NVIDIA GPU/Tensor Core Accelerator for PyTorch, PyTorch Geometric, TF2, Tensorboard + OpenCV
A complete computer vision container that includes Jupyter notebooks with built-in code hinting, Miniconda, CUDA 11, TensorRT inference accelerator for Tensor cores, CuPy (GPU drop in replacement for Numpy), PyTorch, PyTorch Geometric for geomteric learning and/or Graph Neural Networks, TendorFlow 2, Tensorboard, and OpenCV (complied for CUDA) for accelerated workloads on NVIDIA Tensor cores and GPUs. Roadmap: Adding Dask for GPU based image preprosccing and pipelines, as well as model mgm't, and model serving and monitoring.

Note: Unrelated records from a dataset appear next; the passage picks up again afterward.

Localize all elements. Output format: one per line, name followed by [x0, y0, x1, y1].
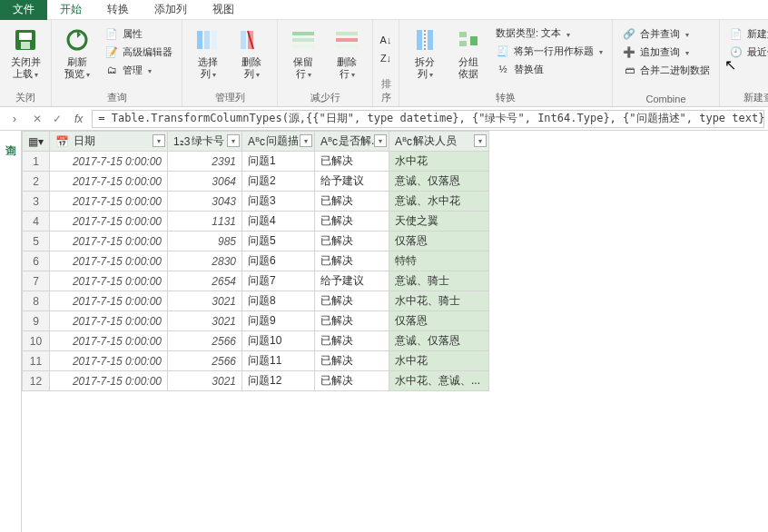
cell-person[interactable]: 仅落恩	[389, 311, 489, 331]
cell-person[interactable]: 水中花、骑士	[389, 291, 489, 311]
tab-file[interactable]: 文件	[0, 0, 47, 20]
table-row[interactable]: 3 2017-7-15 0:00:00 3043 问题3 已解决 意诚、水中花	[23, 192, 489, 212]
append-queries-button[interactable]: ➕追加查询	[618, 44, 714, 60]
cell-person[interactable]: 水中花、意诚、...	[389, 371, 489, 391]
cell-question[interactable]: 问题5	[242, 232, 315, 251]
replace-values-button[interactable]: ½替换值	[492, 61, 606, 77]
choose-columns-button[interactable]: 选择 列	[188, 22, 228, 84]
cell-question[interactable]: 问题12	[242, 371, 315, 391]
cell-date[interactable]: 2017-7-15 0:00:00	[50, 351, 168, 371]
cell-date[interactable]: 2017-7-15 0:00:00	[50, 232, 168, 251]
cell-person[interactable]: 仅落恩	[389, 232, 489, 251]
column-header[interactable]: 📅日期▾	[50, 132, 168, 152]
table-corner[interactable]: ▦▾	[23, 132, 50, 152]
cell-status[interactable]: 已解决	[315, 291, 389, 311]
cell-status[interactable]: 已解决	[315, 152, 389, 172]
sort-desc-button[interactable]: Z↓	[379, 51, 393, 65]
table-row[interactable]: 4 2017-7-15 0:00:00 1131 问题4 已解决 天使之翼	[23, 212, 489, 232]
cell-question[interactable]: 问题6	[242, 251, 315, 271]
cell-card[interactable]: 3021	[168, 371, 242, 391]
table-row[interactable]: 10 2017-7-15 0:00:00 2566 问题10 已解决 意诚、仅落…	[23, 331, 489, 351]
cell-question[interactable]: 问题10	[242, 331, 315, 351]
row-number[interactable]: 7	[23, 271, 50, 291]
row-number[interactable]: 4	[23, 212, 50, 232]
cell-question[interactable]: 问题4	[242, 212, 315, 232]
filter-icon[interactable]: ▾	[227, 134, 240, 147]
row-number[interactable]: 10	[23, 331, 50, 351]
merge-queries-button[interactable]: 🔗合并查询	[618, 25, 714, 42]
table-row[interactable]: 9 2017-7-15 0:00:00 3021 问题9 已解决 仅落恩	[23, 311, 489, 331]
manage-button[interactable]: 🗂管理	[101, 62, 176, 78]
cell-card[interactable]: 2391	[168, 152, 242, 172]
filter-icon[interactable]: ▾	[153, 134, 165, 147]
row-number[interactable]: 11	[23, 351, 50, 371]
formula-input[interactable]: = Table.TransformColumnTypes(源,{{"日期", t…	[92, 110, 764, 128]
combine-binary-button[interactable]: 🗃合并二进制数据	[618, 62, 714, 78]
queries-pane-toggle[interactable]: ›	[4, 113, 25, 125]
cell-status[interactable]: 已解决	[315, 371, 389, 391]
properties-button[interactable]: 📄属性	[101, 25, 176, 42]
filter-icon[interactable]: ▾	[474, 134, 487, 147]
remove-rows-button[interactable]: 删除 行	[327, 22, 367, 84]
refresh-preview-button[interactable]: 刷新 预览	[57, 22, 97, 84]
tab-convert[interactable]: 转换	[94, 0, 142, 20]
cell-card[interactable]: 3021	[168, 291, 242, 311]
cell-status[interactable]: 已解决	[315, 311, 389, 331]
row-number[interactable]: 8	[23, 291, 50, 311]
cell-person[interactable]: 特特	[389, 251, 489, 271]
remove-columns-button[interactable]: 删除 列	[231, 22, 271, 84]
cell-date[interactable]: 2017-7-15 0:00:00	[50, 371, 168, 391]
table-row[interactable]: 1 2017-7-15 0:00:00 2391 问题1 已解决 水中花	[23, 152, 489, 172]
cell-status[interactable]: 给予建议	[315, 172, 389, 192]
cell-question[interactable]: 问题1	[242, 152, 315, 172]
cell-date[interactable]: 2017-7-15 0:00:00	[50, 251, 168, 271]
cell-question[interactable]: 问题11	[242, 351, 315, 371]
cell-status[interactable]: 给予建议	[315, 271, 389, 291]
row-number[interactable]: 3	[23, 192, 50, 212]
column-header[interactable]: Aᴮc解决人员▾	[389, 132, 489, 152]
keep-rows-button[interactable]: 保留 行	[283, 22, 323, 84]
cell-status[interactable]: 已解决	[315, 212, 389, 232]
cell-card[interactable]: 3021	[168, 311, 242, 331]
column-header[interactable]: 1₂3绿卡号▾	[168, 132, 242, 152]
cell-question[interactable]: 问题8	[242, 291, 315, 311]
cell-status[interactable]: 已解决	[315, 251, 389, 271]
table-row[interactable]: 5 2017-7-15 0:00:00 985 问题5 已解决 仅落恩	[23, 232, 489, 251]
formula-cancel[interactable]: ✕	[29, 113, 45, 125]
cell-card[interactable]: 2830	[168, 251, 242, 271]
cell-date[interactable]: 2017-7-15 0:00:00	[50, 291, 168, 311]
advanced-editor-button[interactable]: 📝高级编辑器	[101, 44, 176, 60]
cell-question[interactable]: 问题9	[242, 311, 315, 331]
tab-addcolumn[interactable]: 添加列	[142, 0, 200, 20]
cell-person[interactable]: 意诚、仅落恩	[389, 172, 489, 192]
cell-card[interactable]: 2566	[168, 351, 242, 371]
cell-date[interactable]: 2017-7-15 0:00:00	[50, 212, 168, 232]
cell-card[interactable]: 2654	[168, 271, 242, 291]
cell-date[interactable]: 2017-7-15 0:00:00	[50, 152, 168, 172]
column-header[interactable]: Aᴮc问题描...▾	[242, 132, 315, 152]
cell-person[interactable]: 意诚、仅落恩	[389, 331, 489, 351]
row-number[interactable]: 1	[23, 152, 50, 172]
cell-person[interactable]: 意诚、骑士	[389, 271, 489, 291]
row-number[interactable]: 9	[23, 311, 50, 331]
table-row[interactable]: 6 2017-7-15 0:00:00 2830 问题6 已解决 特特	[23, 251, 489, 271]
data-grid-wrap[interactable]: ▦▾📅日期▾1₂3绿卡号▾Aᴮc问题描...▾Aᴮc是否解...▾Aᴮc解决人员…	[22, 131, 768, 532]
cell-question[interactable]: 问题3	[242, 192, 315, 212]
row-number[interactable]: 6	[23, 251, 50, 271]
cell-card[interactable]: 1131	[168, 212, 242, 232]
datatype-button[interactable]: 数据类型: 文本	[492, 25, 606, 41]
new-source-button[interactable]: 📄新建源	[725, 25, 768, 42]
row-number[interactable]: 2	[23, 172, 50, 192]
table-row[interactable]: 7 2017-7-15 0:00:00 2654 问题7 给予建议 意诚、骑士	[23, 271, 489, 291]
cell-question[interactable]: 问题7	[242, 271, 315, 291]
row-number[interactable]: 12	[23, 371, 50, 391]
cell-person[interactable]: 水中花	[389, 152, 489, 172]
cell-card[interactable]: 2566	[168, 331, 242, 351]
groupby-button[interactable]: 分组 依据	[448, 22, 488, 84]
filter-icon[interactable]: ▾	[374, 134, 387, 147]
cell-date[interactable]: 2017-7-15 0:00:00	[50, 172, 168, 192]
cell-date[interactable]: 2017-7-15 0:00:00	[50, 311, 168, 331]
cell-person[interactable]: 意诚、水中花	[389, 192, 489, 212]
table-row[interactable]: 12 2017-7-15 0:00:00 3021 问题12 已解决 水中花、意…	[23, 371, 489, 391]
filter-icon[interactable]: ▾	[300, 134, 312, 147]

- There are working notebook examples on how to wire up, both Torch and TF2 to Tensorboard in
/app
folder.
Features
- Miniconda: Accelerated Python, version 3.9
- CuPy: GPU accelerated drop in replacement for Numpy
- OpenCV, latest version which is made to compile for CUDA GPUs in the container. Depending upon your GPU you may have to change
-DCUDA_ARCH_BIN=7.5
in the OpenCV flags within the Dockerfile, and rebuild the image. - PyTorch with Torchvision for GPU, latest version
- PyTorch geometric for GNN's
- Captum to explain Torch models
- Tensorflow 2 with Keras
- Tensorboard for both Torch and TF2
- NVIDIA TensorRT inference accelerator for Tensor core access and CUDA 11 for GPUs
- Repo includes two working notebook examples on how to wire up Torch and TF2 to TensorBoard, located in
/app
folder
Built in code hinting in Jupyter Notebook
Press tab to see what methods you have access to by clicking tab.
Before you begin (This might be optional)

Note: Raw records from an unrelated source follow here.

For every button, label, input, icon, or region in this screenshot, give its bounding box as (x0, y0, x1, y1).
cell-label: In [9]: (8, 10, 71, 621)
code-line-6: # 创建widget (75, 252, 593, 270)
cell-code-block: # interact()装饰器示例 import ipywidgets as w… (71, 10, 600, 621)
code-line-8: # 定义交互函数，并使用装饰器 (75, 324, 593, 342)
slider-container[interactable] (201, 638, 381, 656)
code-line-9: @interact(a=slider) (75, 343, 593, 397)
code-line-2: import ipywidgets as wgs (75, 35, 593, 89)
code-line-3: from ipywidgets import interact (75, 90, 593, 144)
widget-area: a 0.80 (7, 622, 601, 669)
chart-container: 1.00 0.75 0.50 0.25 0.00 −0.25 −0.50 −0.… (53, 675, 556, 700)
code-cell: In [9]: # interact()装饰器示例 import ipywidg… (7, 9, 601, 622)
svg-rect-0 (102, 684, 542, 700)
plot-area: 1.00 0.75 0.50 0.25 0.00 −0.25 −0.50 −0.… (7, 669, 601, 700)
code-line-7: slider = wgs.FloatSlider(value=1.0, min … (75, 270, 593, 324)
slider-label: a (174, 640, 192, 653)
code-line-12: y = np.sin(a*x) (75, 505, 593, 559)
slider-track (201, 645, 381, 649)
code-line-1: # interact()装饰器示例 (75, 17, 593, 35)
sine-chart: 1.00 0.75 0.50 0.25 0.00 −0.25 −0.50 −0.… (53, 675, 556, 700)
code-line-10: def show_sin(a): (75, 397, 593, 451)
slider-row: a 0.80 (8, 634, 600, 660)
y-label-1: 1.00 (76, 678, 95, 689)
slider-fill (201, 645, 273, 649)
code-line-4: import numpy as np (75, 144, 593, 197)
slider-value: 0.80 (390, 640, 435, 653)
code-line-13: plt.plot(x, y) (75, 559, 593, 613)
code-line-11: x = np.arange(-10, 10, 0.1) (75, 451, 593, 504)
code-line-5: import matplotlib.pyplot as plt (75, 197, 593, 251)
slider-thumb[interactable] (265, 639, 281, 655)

Link to nvidia-docker2 install: Tutorial
You must install nvidia-docker2 and all it's deps first, assuming that is done, run:
sudo apt-get install nvidia-docker2
sudo pkill -SIGHUP dockerd
sudo systemctl daemon-reload
sudo systemctl restart docker
How to run this container:
Step 1
docker build -t <container name> .
< note the . after
If you get an authorized user from the docker pull cmd inside the container, try:
$ docker logout
...and then run it or pull again. As it is public repo you shouldn't need to login.
Step 2
Run the image, mount the volumes for Jupyter and app folder for your fav IDE, and finally the expose ports 8888
for Jupyter Notebook:
docker run --rm -it --runtime=nvidia --user $(id -u):$(id -g) --group-add container_user --group-add sudo -v "${PWD}:/app" -p 8888:8888 -p 6006:6006 <container name>
Disclaimer: You should be able to utilize the runtime argument on Docker 19+ as long as it is installed and configured in the daemon configuration file:
Install nvidia-docker2 package https://github.com/nvidia/nvidia-docker/wiki/Installation-(version-2.0)#ubuntu-distributions-1
Step 3: Check to make sure GPU drivers and CUDA is running
-
Open another ssh tab, and exec into the container and check if your GPU is registering in the container and CUDA is working:
-
Get the container id:
docker ps
- Exec into container:
docker exec -u root -t -i <container id> /bin/bash
- Check if NVIDIA GPU DRIVERS have container access:
nvidia-smi
- Check if CUDA is working:
nvcc -V
Initialize Tensorboard
- Exec into the container as stated above, and run the following:
tensorboard --logdir=//app --bind_all
- You will recieve output that looks somnething like this:
TensorBoard 2.1.0 at http://af5d7fc520cb:6006/
Just replace af5d7fc520cb
with the word localhost
and launch in the browser, then you will see:
Known conflicts with nvidia-docker and Ubuntu
AppArmor on Ubuntu has sec issues, so remove docker from it on your local box, (it does not hurt security on your computer):
sudo aa-remove-unknown
You may have to do this to get the NVIDIA container runtime to work
Install the the nvidia-conatiner-runtime package, install and set-up config is here: https://github.com/NVIDIA/nvidia-container-runtime.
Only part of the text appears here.